• TASK STATEMENT
Please report every line in the entries that contains the string "лечение".

DATA FOR PROCESSING Start Marker

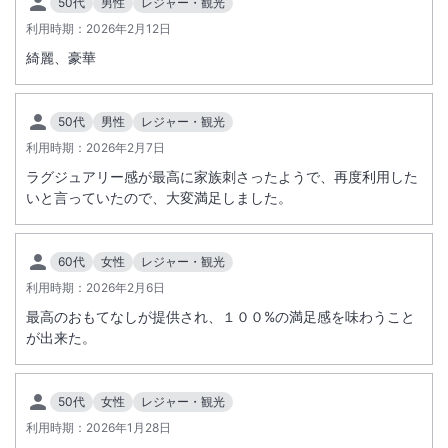
50代
男性
レジャー・観光
・ロビー非常照明、廊下の避難誘導灯は点灯しております。
利用時期：
2026年2月12日
・「インルームダイニング」17日（木）23時～18日（金）午前6時半ま
綺麗、豪華
で営業を休止いたします。
50代
男性
レジャー・観光
利用時期：
2026年2月7日
ラグジュアリー感が最高に家族刺さったようで、再度利用した
いと言っていたので、大変満足しました。
60代
女性
レジャー・観光
利用時期：
2026年2月6日
最高のおもてなしが提供され、１００%の満足感を味わうこと
が出来た。
50代
女性
レジャー・観光
利用時期：
2026年1月28日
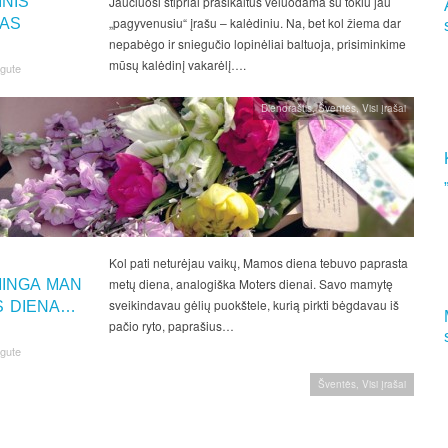
INIS
Jaučiuosi stipriai prasikaltus vėluodama su tokiu jau
„pagyvenusiu“ įrašu – kalėdiniu. Na, bet kol žiema dar
AS
nepabėgo ir sniegučio lopinėliai baltuoja, prisiminkime
mūsų kalėdinį vakarėlį….
ngute
Dienoraštis
,
Šventės
,
Visi įrašai
Kol pati neturėjau vaikų, Mamos diena tebuvo paprasta
metų diena, analogiška Moters dienai. Savo mamytę
INGA MAN
sveikindavau gėlių puokštele, kurią pirkti bėgdavau iš
 DIENA…
pačio ryto, paprašius…
ngute
Šventės
,
Visi įrašai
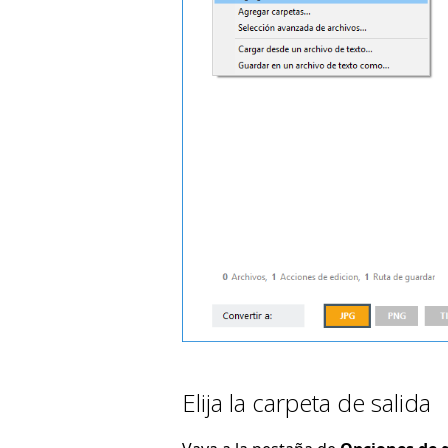
Elija la carpeta de salida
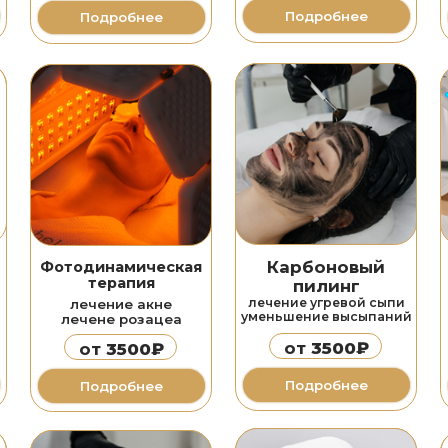
терапия
пилинг
GENEO
лечение угревой сыпи
лечение акне
коррекция 
уменьшение высыпаний
лечене розацеа
экспресс омо
от
3500₽
от
3500₽
от
880
Подробнее
Подробнее
Подробн
Фотоомоложение
Лазерная
Лазерн
Stellar M22
омоложение 
шлифовка
лечение пигмента
коррекция 
коррекция рубцов
омоложение кожи
коррекция р
омоложение кожи
от
5000₽
от
3000₽
от
600
Подробнее
Подробнее
Подробн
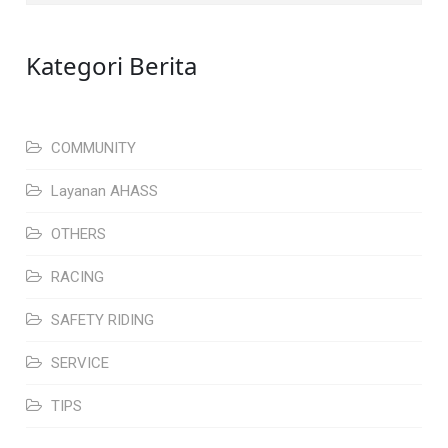
Kategori Berita
COMMUNITY
Layanan AHASS
OTHERS
RACING
SAFETY RIDING
SERVICE
TIPS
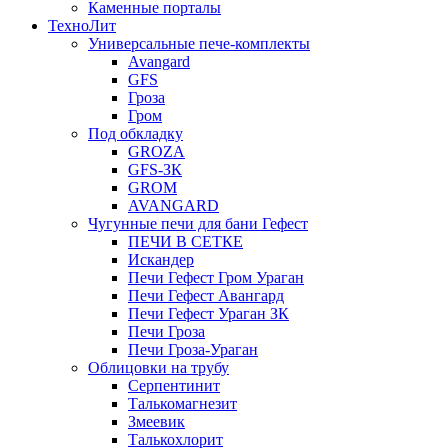
Каменные порталы
ТехноЛит
Универсальные пече-комплекты
Avangard
GFS
Гроза
Гром
Под обкладку
GROZA
GFS-ЗК
GROM
AVANGARD
Чугунные печи для бани Гефест
ПЕЧИ В СЕТКЕ
Искандер
Печи Гефест Гром Ураган
Печи Гефест Авангард
Печи Гефест Ураган ЗК
Печи Гроза
Печи Гроза-Ураган
Облицовки на трубу
Серпентинит
Талькомагнезит
Змеевик
Талькохлорит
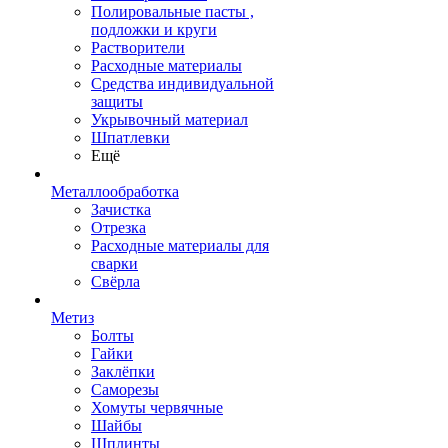
Полировальные пасты ,
подложки и круги
Растворители
Расходные материалы
Средства индивидуальной
защиты
Укрывочный материал
Шпатлевки
Ещё
Металлообработка
Зачистка
Отрезка
Расходные материалы для
сварки
Свёрла
Метиз
Болты
Гайки
Заклёпки
Саморезы
Хомуты червячные
Шайбы
Шплинты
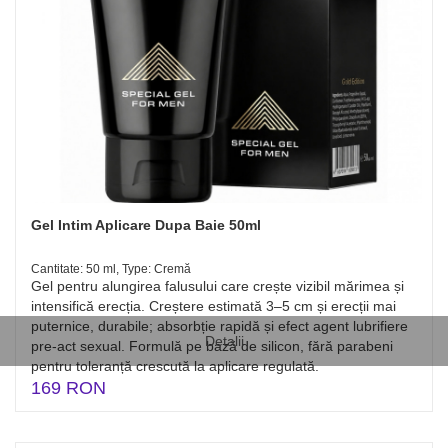
Gel Intim Aplicare Dupa Baie 50ml
Cantitate: 50 ml, Type: Cremă
Gel pentru alungirea falusului care crește vizibil mărimea și
intensifică erecția. Creștere estimată 3–5 cm și erecții mai
puternice, durabile; absorbție rapidă și efect agent lubrifiere
Detalii
pre-act sexual. Formulă pe bază de silicon, fără parabeni
pentru toleranță crescută la aplicare regulată.
169 RON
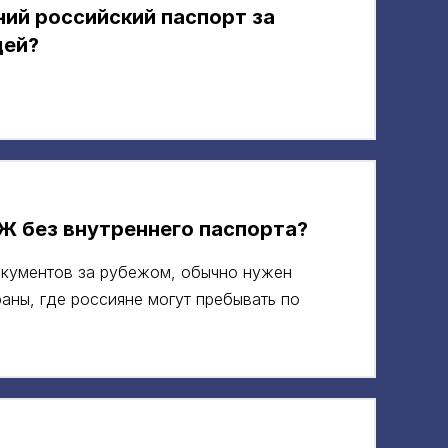
ий российский паспорт за
цей?
Ж без внутреннего паспорта?
окументов за рубежом, обычно нужен
аны, где россияне могут пребывать по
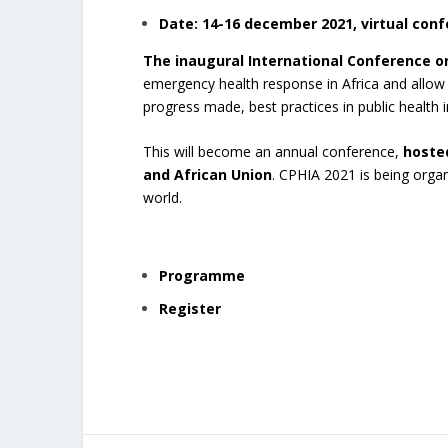
Date: 14-16 december 2021, virtual con
The inaugural International Conference on
emergency health response in Africa and allow 
progress made, best practices in public health i
This will become an annual conference,
hosted
and African Union
. CPHIA 2021 is being org
world.
Programme
Register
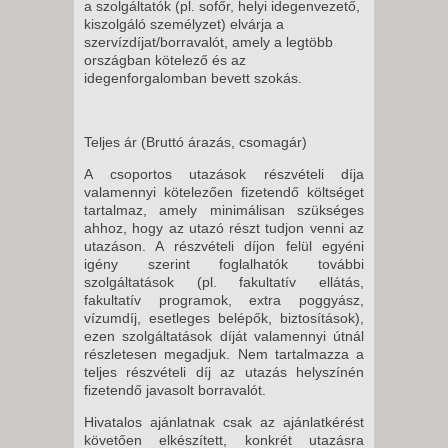
a szolgáltatók (pl. sofőr, helyi idegenvezető,
kiszolgáló személyzet) elvárja a
szervízdíjat/borravalót, amely a legtöbb
országban kötelező és az
idegenforgalomban bevett szokás.
Teljes ár (Bruttó árazás, csomagár)
A csoportos utazások részvételi díja
valamennyi kötelezően fizetendő költséget
tartalmaz, amely minimálisan szükséges
ahhoz, hogy az utazó részt tudjon venni az
utazáson. A részvételi díjon felül egyéni
igény szerint foglalhatók további
szolgáltatások (pl. fakultatív ellátás,
fakultatív programok, extra poggyász,
vízumdíj, esetleges belépők, biztosítások),
ezen szolgáltatások díját valamennyi útnál
részletesen megadjuk. Nem tartalmazza a
teljes részvételi díj az utazás helyszínén
fizetendő javasolt borravalót.
Hivatalos ajánlatnak csak az ajánlatkérést
követően elkészített, konkrét utazásra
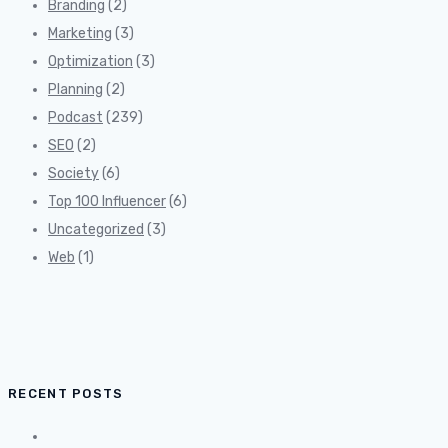
Branding
(2)
Marketing
(3)
Optimization
(3)
Planning
(2)
Podcast
(239)
SEO
(2)
Society
(6)
Top 100 Influencer
(6)
Uncategorized
(3)
Web
(1)
RECENT POSTS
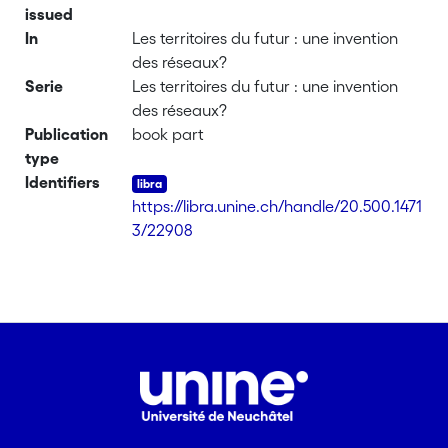
issued
In
Les territoires du futur : une invention
des réseaux?
Serie
Les territoires du futur : une invention
des réseaux?
Publication
book part
type
Identifiers
https://libra.unine.ch/handle/20.500.1471
3/22908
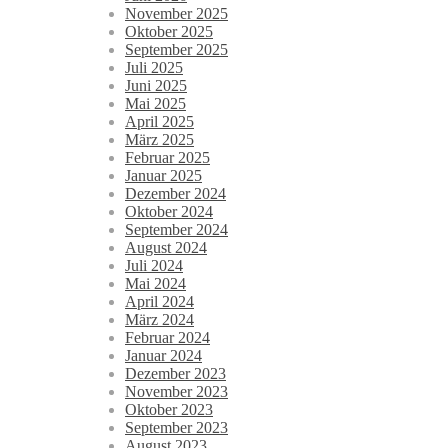
November 2025
Oktober 2025
September 2025
Juli 2025
Juni 2025
Mai 2025
April 2025
März 2025
Februar 2025
Januar 2025
Dezember 2024
Oktober 2024
September 2024
August 2024
Juli 2024
Mai 2024
April 2024
März 2024
Februar 2024
Januar 2024
Dezember 2023
November 2023
Oktober 2023
September 2023
August 2023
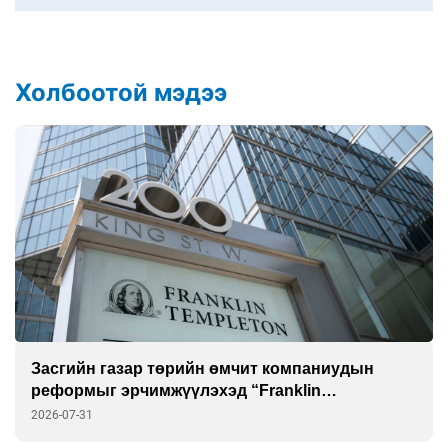
Холбоотой мэдээ
Засгийн газар төрийн өмчит компаниудын
реформыг эрчимжүүлэхэд “Franklin
Templeton”-той хамтарна
2026-07-31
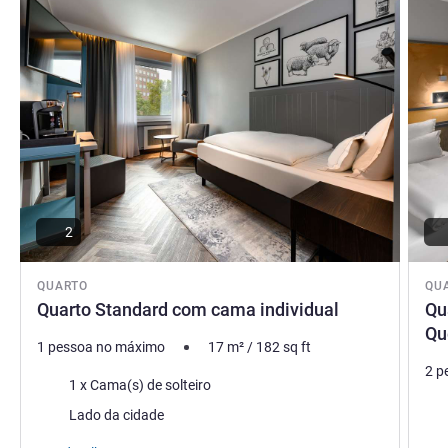
2
QUARTO
QU
Quarto Standard com cama individual
Qu
Qu
1 pessoa no máximo
17
m²
/
182
sq ft
2 p
Cama
1 x Cama(s) de solteiro
Ca
Vistas:
Lado da cidade
Vist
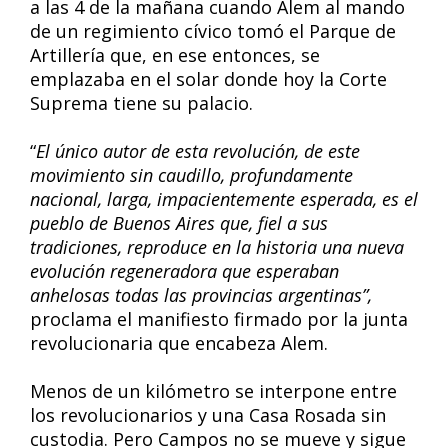
a las 4 de la mañana cuando Alem al mando
de un regimiento cívico tomó el Parque de
Artillería que, en ese entonces, se
emplazaba en el solar donde hoy la Corte
Suprema tiene su palacio.
“
El único autor de esta revolución, de este
movimiento sin caudillo, profundamente
nacional, larga, impacientemente esperada, es el
pueblo de Buenos Aires que, fiel a sus
tradiciones, reproduce en la historia una nueva
evolución regeneradora que esperaban
anhelosas todas las provincias argentinas”,
proclama el manifiesto firmado por la junta
revolucionaria que encabeza Alem.
Menos de un kilómetro se interpone entre
los revolucionarios y una Casa Rosada sin
custodia. Pero Campos no se mueve y sigue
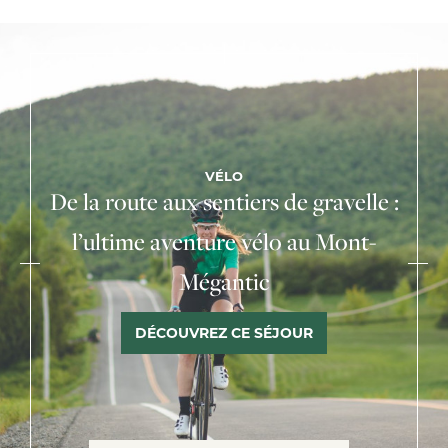
VÉLO
De la route aux sentiers de gravelle :
l’ultime aventure vélo au Mont-
Mégantic
DÉCOUVREZ CE SÉJOUR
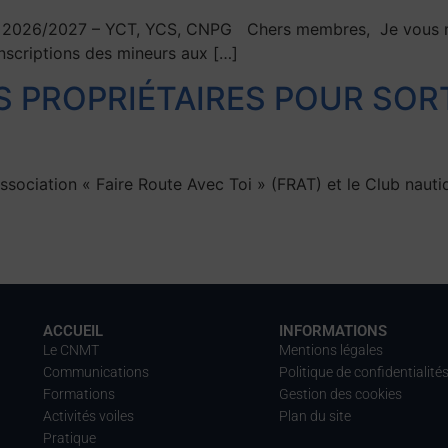
26/2027 – YCT, YCS, CNPG Chers membres, Je vous retra
inscriptions des mineurs aux […]
S PROPRIÉTAIRES POUR SORT
ssociation « Faire Route Avec Toi » (FRAT) et le Club naut
ACCUEIL
INFORMATIONS
Le CNMT
Mentions légales
Communications
Politique de confidentialité
Formations
Gestion des cookies
Activités voiles
Plan du site
Pratique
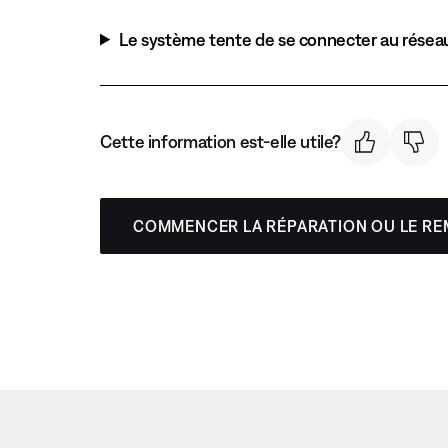
Le système tente de se connecter au réseau
Cette information est-elle utile?
COMMENCER LA RÉPARATION OU LE R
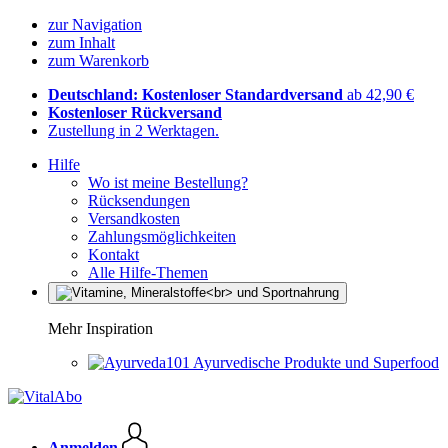
zur Navigation
zum Inhalt
zum Warenkorb
Deutschland: Kostenloser Standardversand
ab 42,90 €
Kostenloser Rückversand
Zustellung in 2 Werktagen.
Hilfe
Wo ist meine Bestellung?
Rücksendungen
Versandkosten
Zahlungsmöglichkeiten
Kontakt
Alle Hilfe-Themen
Mehr Inspiration
Ayurvedische Produkte und Superfood
Anmelden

DATA FOR PROCESSING End Marker

• SOLUTION TO THIS EXERCISE
лечение угревой сыпи
лечение акне
лечение пигмента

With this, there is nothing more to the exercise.